A new global focus on preterm births
17 NOVEMBER 2012
World Prematurity Day highlights effective, low-cost care - New commitments to address the problem
Preterm birth is the world's largest killer of newborn babies, causing more than 1 million deaths each year, yet 75 percent could be saved without expensive, high technology care.
That's the primary message and motivating theme of World Prematurity Day, November 17, a global effort to raise awareness of the deaths and disabilities due to prematurity and the simple, proven, cost-effective measures that could prevent them.
On World Prematurity Day, countries in nearly every part of the world will take action to raise awareness of what can be done to reduce preterm births and better care for babies born too soon.
Families affected by premature birth can share stories, photos, and videos, and identify their locations on an interactive world map on facebook.com/WorldPrematurityDay. More than 700,000 visited this website in 2011.

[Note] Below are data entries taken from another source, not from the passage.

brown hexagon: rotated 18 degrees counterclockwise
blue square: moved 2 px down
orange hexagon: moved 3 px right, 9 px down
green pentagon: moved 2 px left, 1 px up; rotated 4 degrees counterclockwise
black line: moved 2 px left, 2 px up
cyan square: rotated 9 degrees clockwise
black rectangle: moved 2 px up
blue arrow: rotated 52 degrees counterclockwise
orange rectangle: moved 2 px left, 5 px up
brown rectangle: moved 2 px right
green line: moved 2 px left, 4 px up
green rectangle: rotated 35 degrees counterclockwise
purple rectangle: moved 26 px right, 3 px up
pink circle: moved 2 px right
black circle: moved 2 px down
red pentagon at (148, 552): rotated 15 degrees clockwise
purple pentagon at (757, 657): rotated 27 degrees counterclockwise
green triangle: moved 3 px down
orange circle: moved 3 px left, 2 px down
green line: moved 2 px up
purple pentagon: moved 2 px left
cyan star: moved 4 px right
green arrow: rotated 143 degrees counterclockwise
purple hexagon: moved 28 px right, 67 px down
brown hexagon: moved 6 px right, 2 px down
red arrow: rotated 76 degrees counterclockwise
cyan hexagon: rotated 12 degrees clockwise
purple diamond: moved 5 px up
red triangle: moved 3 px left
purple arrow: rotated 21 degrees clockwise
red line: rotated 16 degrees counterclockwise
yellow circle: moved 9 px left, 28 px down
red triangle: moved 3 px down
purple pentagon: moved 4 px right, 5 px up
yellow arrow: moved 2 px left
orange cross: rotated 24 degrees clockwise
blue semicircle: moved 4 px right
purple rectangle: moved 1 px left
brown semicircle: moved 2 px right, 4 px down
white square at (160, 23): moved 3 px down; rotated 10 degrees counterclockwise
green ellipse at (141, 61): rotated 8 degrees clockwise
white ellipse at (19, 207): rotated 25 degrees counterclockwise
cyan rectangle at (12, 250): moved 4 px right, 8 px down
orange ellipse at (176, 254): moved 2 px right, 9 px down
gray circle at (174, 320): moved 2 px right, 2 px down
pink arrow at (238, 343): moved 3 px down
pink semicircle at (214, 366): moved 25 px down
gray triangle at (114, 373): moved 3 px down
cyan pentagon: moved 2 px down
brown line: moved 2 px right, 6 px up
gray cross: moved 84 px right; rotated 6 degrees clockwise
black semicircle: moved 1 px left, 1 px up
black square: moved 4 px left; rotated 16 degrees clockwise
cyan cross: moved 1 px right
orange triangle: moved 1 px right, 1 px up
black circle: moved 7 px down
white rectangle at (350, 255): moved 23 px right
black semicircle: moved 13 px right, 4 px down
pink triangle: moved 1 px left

"People think that preterm babies need intensive, high-tech care, but we have simple methods that really work and would save hundreds of thousands of lives," says Joy Lawn, M.D., Ph.D., of Save the Children, a neonatal physician.
12.6 million moderate to late preterm births
Babies born between 32 and less than 37 completed weeks of pregnancy make up 85 percent of the 15 million preterm babies born annually –12.6 million.
“These babies are born too soon, but they are not born to die,” says Dr. Lawn. “Their deaths are utterly preventable.”
“We know what it takes to address the challenge of prematurity and we are committed to bringing partners together behind proven, affordable solutions,” says UN Secretary-General Ban Ki-moon who launched The Global Strategy for Women’s and Children's Health in 2010. The Global Strategy is supported by Every Woman Every Child, an umbrella movement that has already leveraged more than $20 billion in new money and aims to save the lives of 16 million by 2015.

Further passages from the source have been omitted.